Por um lado, a Hering, que já foi avaliada em mais de R$ 5 bilhões, pode ter conseguido uma base melhor de valor a partir da qual conversar, já que até o começo desta semana valia perto de R$ 2,7 bilhões. Por outro, dificilmente poderá contar com os mesmos refúgios de antes.

Ao menos é assim que entendem aqueles que conhecem a empresa de perto.  “Vai ser muito difícil eles simplesmente recusarem ofertas daqui para frente”, comentou o gestor de um fundo. “Ou mesmo fecharem os olhos à Arezzo. Qual plano de crescimento deles compensa não fazer uma combinação?”, questiona outro.

Já faz pelo menos uma década que a companhia sofre pressão para novos saltos. Há sempre algum plano em andamento, mas nenhum que acelere os negócios no ritmo que os investidores desejam ver — em especial em uma rara companhia na qual sobra dinheiro e que tem marca nacionalmente forte.

Somente durante o pregão desta quinta-feira, a ação da Hering movimentou perto de R$ 685 milhões — atrás apenas das blue chips Vale, Petrobras e Itaú. O valor equivale à metade do que efetivamente há em circulação do capital total da empresa, descontados os cerca de 20% que a centenária família Hering possui e mais os fundos Atmos, Velt e Verde, com seus outros mais de 22%.

Resumo da ópera: na prática, metade do capital em circulação da Hering hoje espera ver a ação se valorizar para além do preço atual, ou seja, aguarda uma transação. Arezzo, Alpargatas, Soma? O bolsão de apostas está literalmente formado.

Fabio Hering, presidente executivo, e o conselho de administração da companhia, cientes ou não, colocaram a empresa na vitrine. A Hering, embora tradicionalíssima, não tem controlador definido, o que só aumenta a responsabilidade dos administradores.

A companhia tem alguma proteção contra ofertas hostis — movimento, por agora, distante da carta-proposta da Arezzo. Há uma cláusula em seu estatuto social que obriga oferta pública a todos os investidores para qualquer um que alcançar 20% do capital, com prêmio relevante (30% sobre média de mercado ou valor justo). A redação confere tempo aos atuais acionistas para buscar uma conversa mais amistosa e em bases negociadas com qualquer interessado.

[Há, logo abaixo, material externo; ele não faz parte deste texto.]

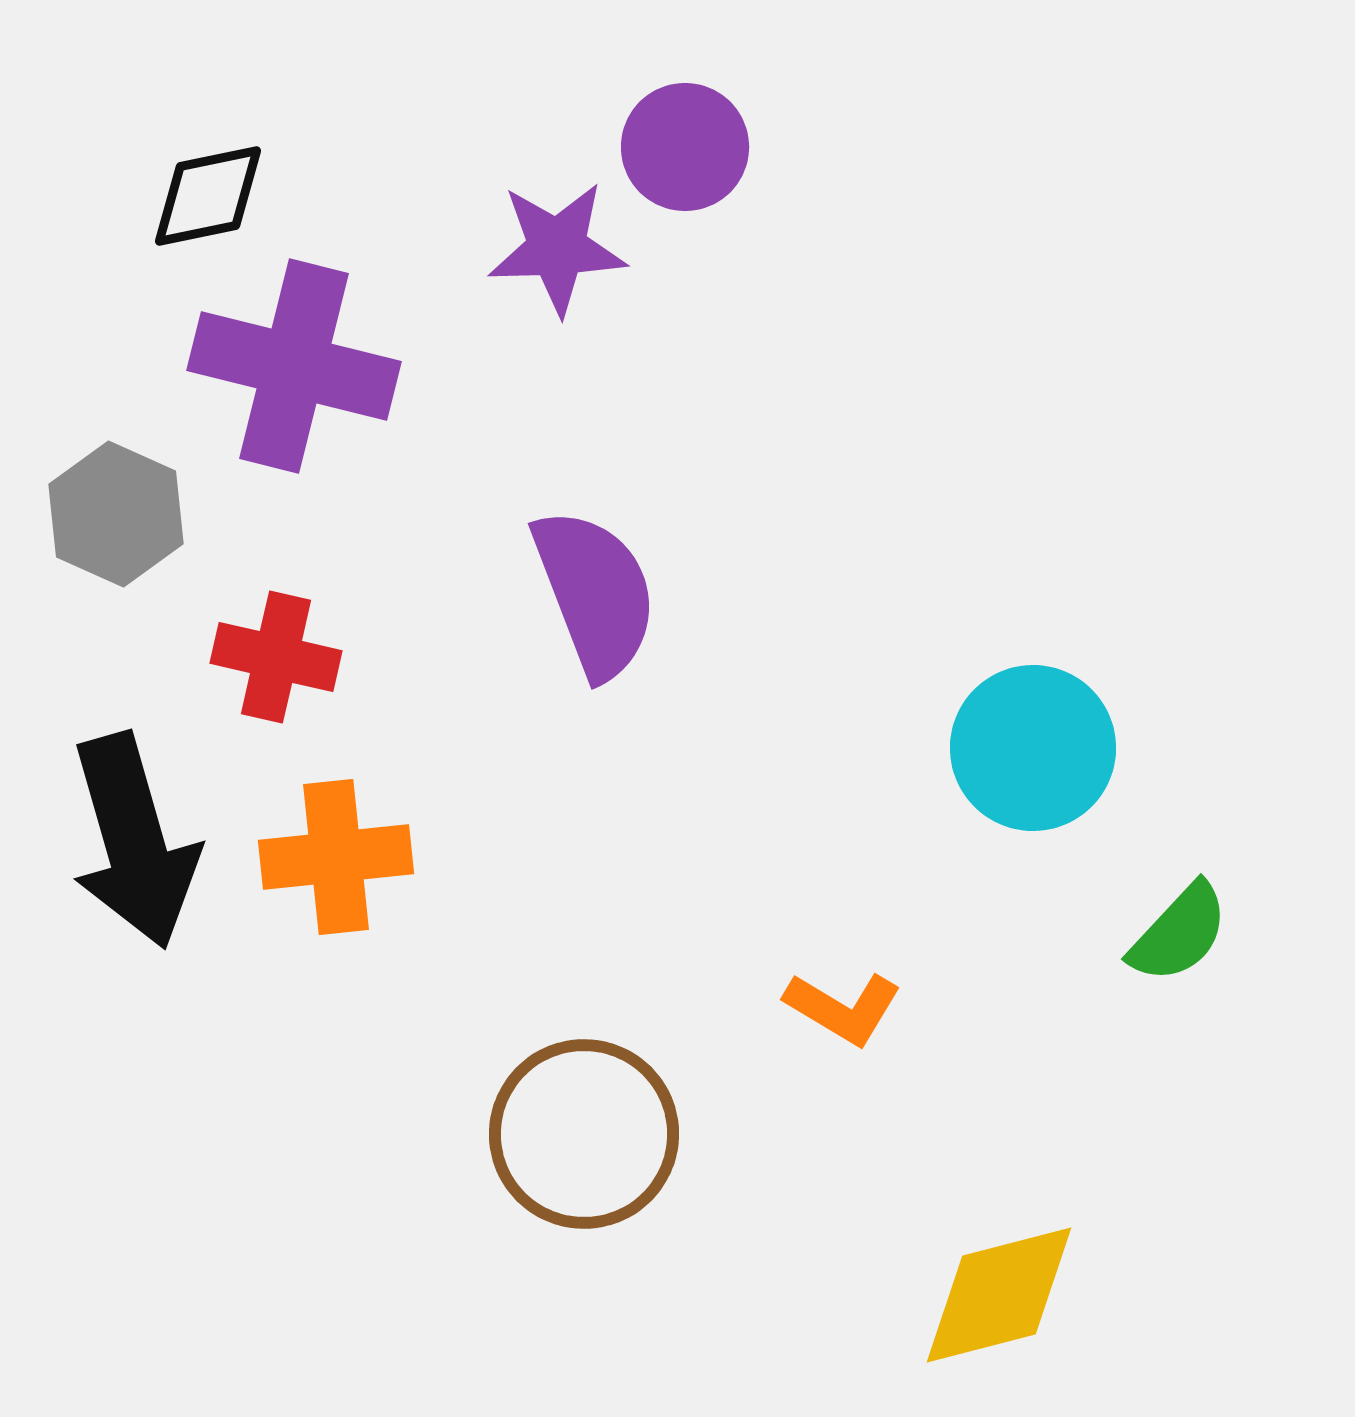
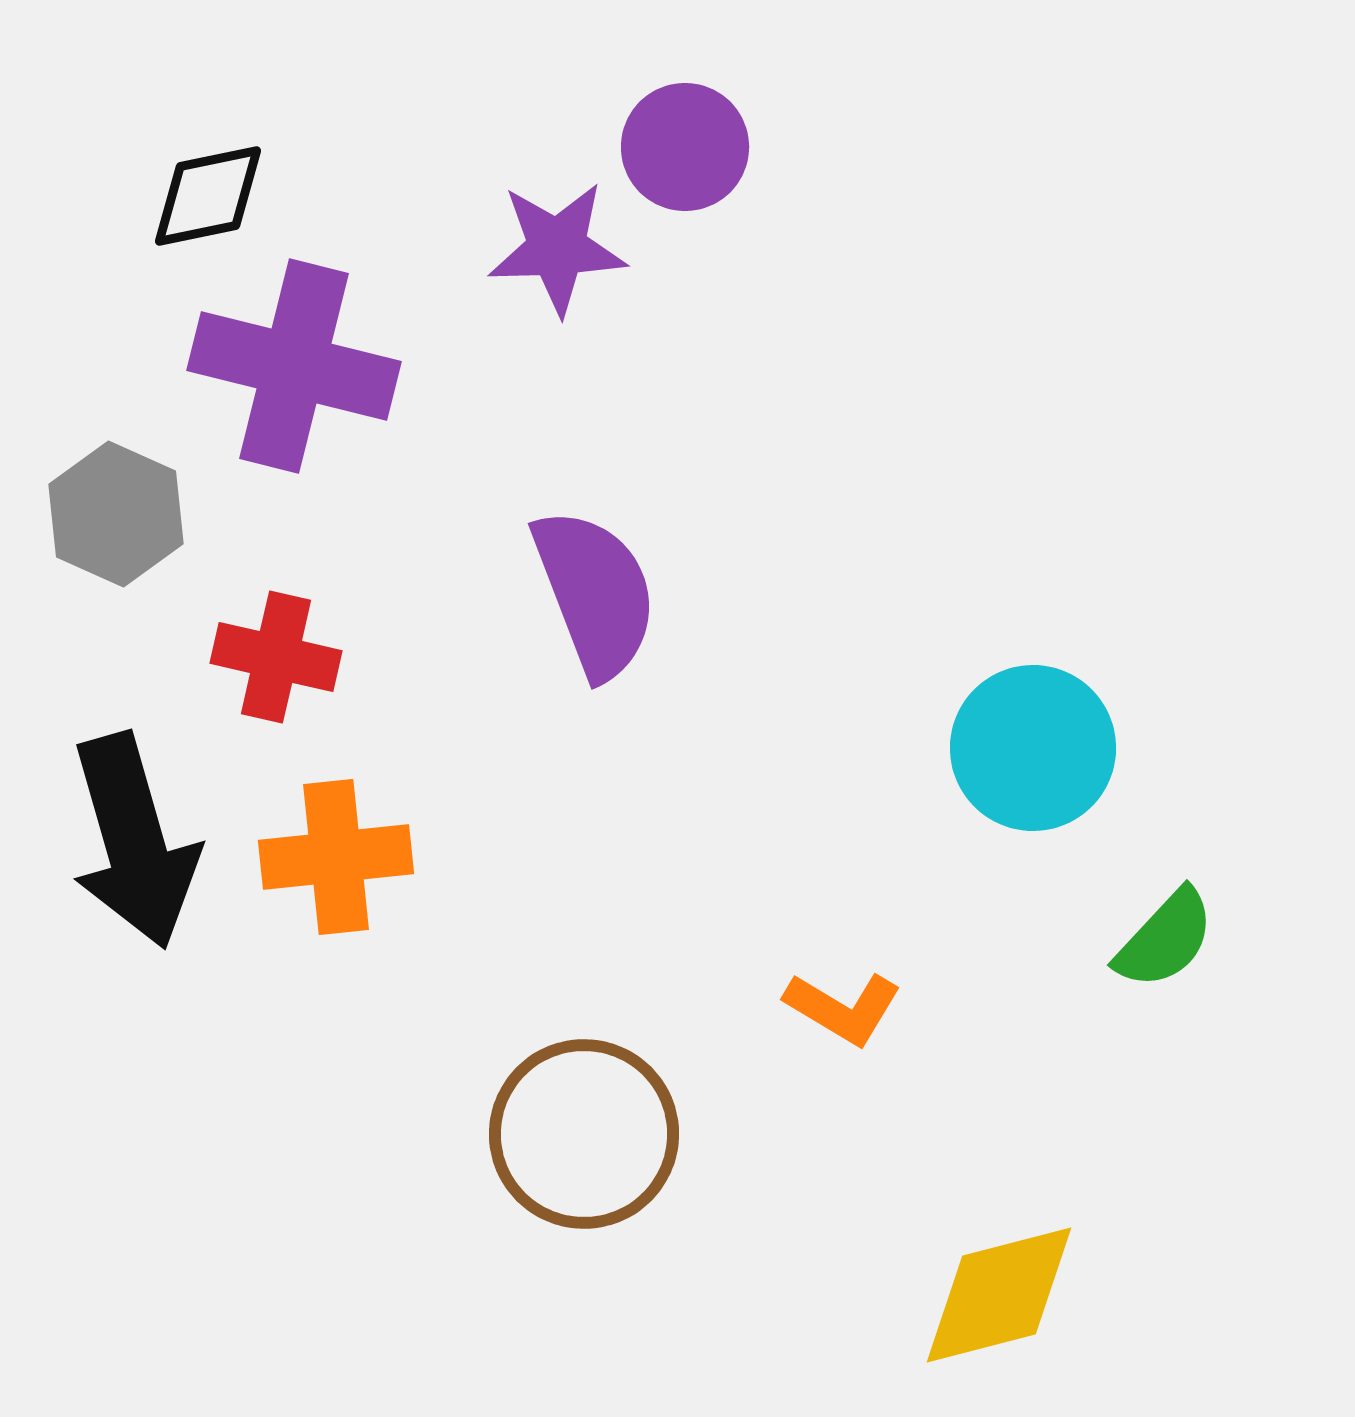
green semicircle: moved 14 px left, 6 px down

Mas, por outro lado, já tem muitos anos que se sabe que pílulas de veneno, como são chamados esses dispositivos, não impedem negócios, desde que os ofertantes peçam dispensa de sua execução. A trilha não é nova no Brasil. E, além disso, para o caso de uma proposta de incorporação firme e garantida (que muitas vezes nem dispara o estatuto), os acionistas podem pedir a convocação de uma assembleia, independentemente da gestão da empresa.

Durante anos, a administração de Fabio Hering foi assediada por fundos renomados que montaram posição na companhia no intuito de ajudar em um projeto de crescimento, tão logo ficou evidente que a empresa deixou de ser apenas industrial e migrou para ser do varejo.

Ninguém convenceu o executivo e herdeiro de plano algum de expansão mais agressivo. A Hering, em plena pandemia, depois de encolher mais de 30% em receita, tem uma sobra de dinheiro, em relação à dívida, de R$ 265 milhões. Mas agora, além da leitura de que falta o ataque — o crescimento — , o entendimento é que falta a defesa também — o digital. Os analistas de investimento passaram o dia apontando como Arezzo traria sua experiência digital à Hering.

A Arezzo, que fique claro, tampouco vai encontrar alvo que deixe o mercado mais satisfeito. Na contramão da regra, a ação da companhia, que poderia ser encarada como a compradora, subiu mais de 8% e o valor da empresa ficou ligeiramente acima de R$ 8 bilhões.

Se a vida corporativa fosse um meme ou uma hashtag, seria a resposta de uma gestora de recursos à abordagem do EXAME IN sobre o tema: uma foto com os dizeres “expectativas foram criadas”. Agora, é um dia por vez. "Esse preço [da Arezzo] não é de quem quer comprar de verdade", comenta uma fonte próxima à empresa catarinense. Pelo visto, está aberta a temporada de lances.